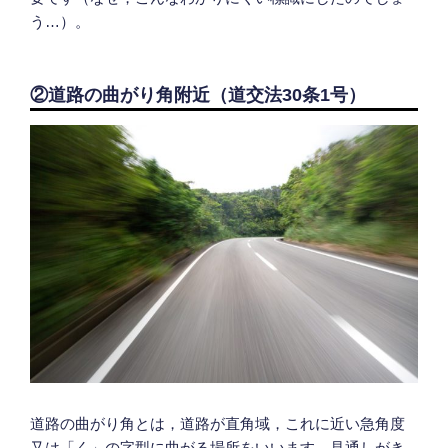
う…）。
②道路の曲がり角附近（道交法30条1号）
道路の曲がり角とは，道路が直角域，これに近い急角度
又は「く」の字型に曲がる場所をいいます。見通しがき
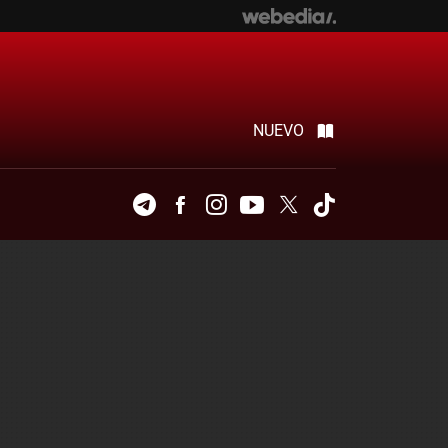
NUEVO
Telegram
Facebook
Instagram
Youtube
Twitter
Tiktok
▬▬▬
● **Required work**
Without copying any picture, write out the entries exactly.

● **Reply**
う…）。
②道路の曲がり角附近（道交法30条1号）
道路の曲がり角とは，道路が直角域，これに近い急角度
又は「く」の字型に曲がる場所をいいます。見通しがき
NUEVO
Telegram
Facebook
Instagram
Youtube
Twitter
Tiktok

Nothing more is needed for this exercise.